Rice was born on November 1, 1880, in Murfreesboro, Tennessee, the son of Bolling Hendon Rice, a cotton dealer, and Mary Beulah (née Grantland) Rice. His grandfather Major Henry W. Grantland was a Nashville cotton farmer and a Confederate veteran of the Civil War. As a young teenager, Rice attended military schools—Tennessee Military Institute and Nashville Military Institute. After a year at Wallace University School, Rice attended Vanderbilt University in Nashville.
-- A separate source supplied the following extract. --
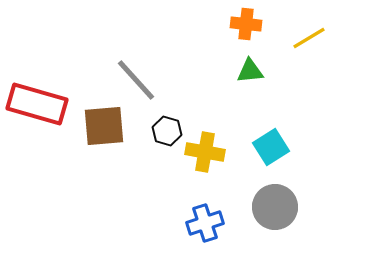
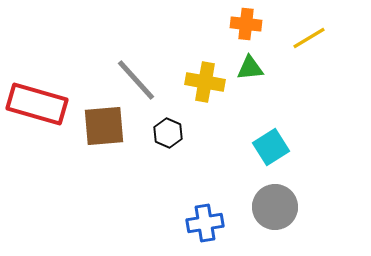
green triangle: moved 3 px up
black hexagon: moved 1 px right, 2 px down; rotated 8 degrees clockwise
yellow cross: moved 70 px up
blue cross: rotated 9 degrees clockwise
At Vanderbilt, Rice was a brother in the Phi Delta Theta fraternity. He studied Greek and Latin and graduated with a BA degree in classics as part of the class of 1901. Rice was tall and slender, over 6 feet tall and well under 140 pounds. He was a member of the football team for three years, and a shortstop on the baseball team. On the football team, he lettered in the year of 1899 as an end and averaged two injuries a year. He suffered a broken shoulder blade, a broken collar bone, and four broken ribs. On the baseball team, he was captain in 1901. Rice notes that pro baseball took off in the South in his senior year at Vanderbilt.

==Sportswriter==

Rice's first job in 1901 was for the Nashville Daily News. From 1902 to 1907 he worked for the Atlanta Journal and the Cleveland News. Rice married Fannie Katherine Hollis on April 11, 1906; they had one child, the actress Florence Rice.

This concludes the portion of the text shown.